> _ASSIGNMENT_
Write the data out in full and word for word. Do not include images.

━━━ RECORDS PROVIDED ━━━

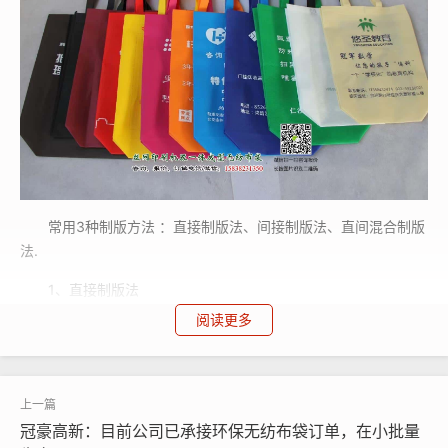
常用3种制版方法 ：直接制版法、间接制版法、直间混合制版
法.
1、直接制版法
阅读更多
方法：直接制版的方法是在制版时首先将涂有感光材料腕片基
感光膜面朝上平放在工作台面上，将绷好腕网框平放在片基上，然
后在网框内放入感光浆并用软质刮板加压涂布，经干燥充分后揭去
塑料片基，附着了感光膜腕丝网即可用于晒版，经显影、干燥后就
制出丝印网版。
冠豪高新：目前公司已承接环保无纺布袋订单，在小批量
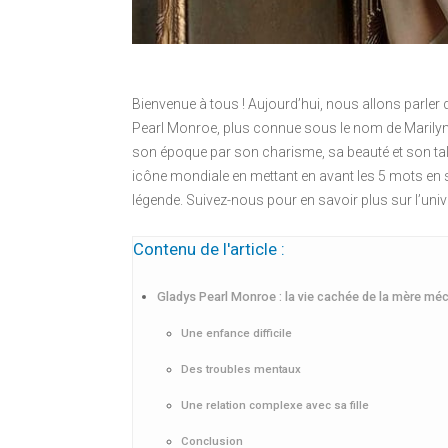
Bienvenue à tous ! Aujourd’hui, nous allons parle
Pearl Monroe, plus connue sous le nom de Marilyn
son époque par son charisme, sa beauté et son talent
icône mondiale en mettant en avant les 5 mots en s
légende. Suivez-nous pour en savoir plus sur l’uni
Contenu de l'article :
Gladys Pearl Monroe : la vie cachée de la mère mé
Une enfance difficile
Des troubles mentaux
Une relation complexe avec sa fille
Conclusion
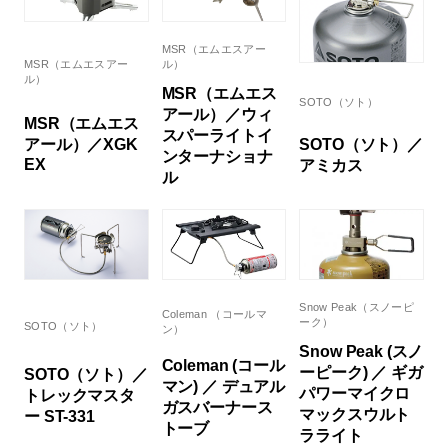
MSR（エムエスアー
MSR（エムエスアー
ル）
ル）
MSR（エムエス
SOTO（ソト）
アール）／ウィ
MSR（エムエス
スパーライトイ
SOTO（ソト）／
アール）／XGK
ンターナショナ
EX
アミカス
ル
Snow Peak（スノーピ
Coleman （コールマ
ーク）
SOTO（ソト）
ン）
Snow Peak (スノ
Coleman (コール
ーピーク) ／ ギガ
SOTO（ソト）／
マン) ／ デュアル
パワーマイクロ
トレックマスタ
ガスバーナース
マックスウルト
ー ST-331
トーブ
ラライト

━━━

> _RESPONSE TO THIS EXERCISE_
常用3种制版方法 ：直接制版法、间接制版法、直间混合制版
法.
1、直接制版法
阅读更多
方法：直接制版的方法是在制版时首先将涂有感光材料腕片基
感光膜面朝上平放在工作台面上，将绷好腕网框平放在片基上，然
后在网框内放入感光浆并用软质刮板加压涂布，经干燥充分后揭去
塑料片基，附着了感光膜腕丝网即可用于晒版，经显影、干燥后就
制出丝印网版。
冠豪高新：目前公司已承接环保无纺布袋订单，在小批量
Bienvenue à tous ! Aujourd’hui, nous allons parle
Pearl Monroe, plus connue sous le nom de Marilyn
son époque par son charisme, sa beauté et son talent
icône mondiale en mettant en avant les 5 mots en s
légende. Suivez-nous pour en savoir plus sur l’uni
Contenu de l'article :
Gladys Pearl Monroe : la vie cachée de la mère mé
Une enfance difficile
Des troubles mentaux
Une relation complexe avec sa fille
Conclusion
MSR（エムエスアー
MSR（エムエスアー
ル）
ル）
MSR（エムエス
SOTO（ソト）
アール）／ウィ
MSR（エムエス
スパーライトイ
SOTO（ソト）／
アール）／XGK
ンターナショナ
EX
アミカス
ル
Snow Peak（スノーピ
Coleman （コールマ
ーク）
SOTO（ソト）
ン）
Snow Peak (スノ
Coleman (コール
ーピーク) ／ ギガ
SOTO（ソト）／
マン) ／ デュアル
パワーマイクロ
トレックマスタ
ガスバーナース
マックスウルト
ー ST-331
トーブ
ラライト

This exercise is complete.